Entering edit mode
7.0 years ago
Nicolas Rosewick
11k
Hi,
I've a specific enriched DNA-seq library to analyze ( 2x76 bp sequenced on a NextSeq500).
The library is defined as :
R1 R2
==============>-----------------<===========#####@@@@@
=== : DNA fragment (should correctly align to the genome)
### : barcode
@@@ : some random sequence we introduce to increase the library complexity
Important things to know :
- barcode and the random sequence have always the same length (12 and 14 respectivelly)
- Each pair of reads have different barcode (only PCR duplicates should have same barcode and read sequences)
My goal is to remove the barcode and the random sequence from R2 but also from R1 as R1 and R2 could overlap if the DNA fragment to sequence is small (less than 2x76 = 152 bp).

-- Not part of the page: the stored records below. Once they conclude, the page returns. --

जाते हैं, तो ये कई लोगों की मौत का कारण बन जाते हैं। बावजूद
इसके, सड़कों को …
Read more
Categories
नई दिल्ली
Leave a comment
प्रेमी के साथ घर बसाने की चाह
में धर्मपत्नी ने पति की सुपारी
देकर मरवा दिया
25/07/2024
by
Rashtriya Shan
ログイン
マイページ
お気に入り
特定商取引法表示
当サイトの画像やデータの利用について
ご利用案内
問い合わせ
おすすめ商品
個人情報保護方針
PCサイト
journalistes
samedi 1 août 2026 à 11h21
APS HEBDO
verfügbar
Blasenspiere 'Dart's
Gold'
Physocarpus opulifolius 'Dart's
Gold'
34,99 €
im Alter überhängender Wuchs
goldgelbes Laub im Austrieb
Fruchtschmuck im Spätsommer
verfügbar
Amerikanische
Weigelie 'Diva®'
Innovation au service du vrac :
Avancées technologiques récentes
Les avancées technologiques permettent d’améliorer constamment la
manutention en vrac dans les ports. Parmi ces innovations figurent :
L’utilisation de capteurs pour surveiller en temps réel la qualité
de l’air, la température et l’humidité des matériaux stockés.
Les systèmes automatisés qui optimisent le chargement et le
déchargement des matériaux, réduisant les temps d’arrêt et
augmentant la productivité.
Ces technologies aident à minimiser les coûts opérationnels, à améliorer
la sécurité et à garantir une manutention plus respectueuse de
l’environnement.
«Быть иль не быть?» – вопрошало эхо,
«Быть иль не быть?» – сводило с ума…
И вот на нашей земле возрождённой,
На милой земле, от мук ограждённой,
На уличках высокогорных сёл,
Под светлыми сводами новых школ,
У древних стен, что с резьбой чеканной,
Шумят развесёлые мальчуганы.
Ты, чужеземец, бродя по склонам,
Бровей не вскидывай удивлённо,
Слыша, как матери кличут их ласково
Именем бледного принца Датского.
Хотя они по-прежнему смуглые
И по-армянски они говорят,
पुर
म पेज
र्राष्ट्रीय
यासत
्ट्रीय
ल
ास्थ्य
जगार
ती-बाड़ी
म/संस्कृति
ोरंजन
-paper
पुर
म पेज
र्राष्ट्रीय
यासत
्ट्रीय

Example of R1 and R2 overlapping. In this case R1 contains sequence from the barcode
R1 =====================>
||||
R2 <===========#####@@@@@
Is there some tool to handle such cases. My first idea would be to write some R script to extract the barcode and random sequence and to align them against R1 in a local manner..
Not what you are asking for, but chances are that you don't actually have to remove this and can just align it, and it will get soft-clipped.
Yes I know but it would be nice to have clean reads for further analysis ;)
I think you can use cutadapt, if I'm not mistaken it'll remove the #### and following nts from R1
yes but in this case each read will have a different adapter to trim.
You can give only the #### sequence as an input to cutadapt and allow it to be anywhere along the sequence and request only the following sequence.
yes but each read will have a different #### sequence .
Oh, I skipped this part when first reading :). Good chances you'll end up coding it.